CRN's 10 Priority Initiatives for 2020


  1. Support Legislation to Establish a Mandatory Dietary Supplement Listing:
    Work with Members of Congress, FDA, like-minded industry organizations and other stakeholders/allies to develop and promote legislation that creates a mandatory product listing at FDA for all dietary supplements in the U.S. market.
  2. Create a Legal Pathway for CBD in Dietary Supplements:  Work with Members of Congress, FDA, like-minded industry organizations and other stakeholders/allies to establish a lawful pathway to market for CBD and other non-THC cannabinoids as dietary supplements; persuade FDA to enforce its existing regulatory framework for dietary supplements with respect to CBD products marketed as such.
  3. Promote Expansion of the Supplement OWL:
    Renew industry awareness and interest in the Supplement OWL registry and expand participation in, and use of, the voluntary product registry. Working with retailers and industry, explore interest in creating the Commercial Data Exchange (CDX) as an extension of the Supplement OWL to provide a marketplace tool to promote informed transactions between retailers and product marketers.
  4. Streamline Certificates of Free Sale for Exports:
    Improve the process for obtaining Certificates of Free Sale for exportation of products, which may entail collaborating with FDA to update its own Certificate of Free Sale procedures and work flow, or creating a new CRN-administered Certificate of Free Sale program with possible revenue opportunity for CRN.
  5. Promote Policies that Protect the Growing Probiotics Sector:
    Extend CRN’s leadership on probiotics by developing and promoting best practices in the development, manufacturing, labeling and marketing of probiotics; protecting the industry from unnecessary or restrictive regulation and trade barriers for these products; addressing negative media; and working with FDA to develop federal guidance unique to products containing probiotics.

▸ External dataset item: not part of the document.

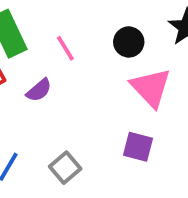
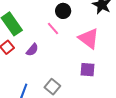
black circle: (129, 42) -> (63, 11), moved
pink line: (65, 48) -> (53, 29), moved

  6. Target Tainted Products:
    Combat products tainted with illegal drug ingredients—whether through intentional adulteration or poor attention to product quality—by defending mainstream industry, supporting legislation to restrict SARMs, providing consumers with advice for avoiding illegal products, and educating stakeholders about the problem and industry efforts to curb it.
  7. Influence Development of Dietary Guidelines 2020:
    Advocate for the inclusion of dietary supplements in the recommendations of the 2020 Dietary Guidelines for Americans and the public communications resulting from the Dietary Guidelines Advisory Committee’s scientific report; work to assure that the Dietary Guidelines acknowledge the substantial role that dietary supplements can play to fill critical nutrient gaps.
  8. Urge FDA to Create Incentives for Innovation in Supplement Research:
    Working with our members, develop a detailed framework for how FDA could implement Master Files for safety data submitted in connection with NDI notifications and urge for clarification of the agency’s views in a final NDI guidance.

  9. Champion Harmonized Third Party GMP Requirements Among Retailers, Certifiers and Others:
    Promote harmonization of third party audit standards for GMP certification to foster uniformity of audit standards and efficiencies for manufacturers and retailers.
  10. Elevate CRN Communications to Members: 
    Develop and implement new tools to better communicate with CRN membership, including regular announcements of events impacting the industry and CRN efforts on behalf of members (e.g., The Daily Supplement, more video, improvements to committee communications), and industry education opportunities (e.g., Executive Engagements, Retailer Engagements, member-only webinars, etc.)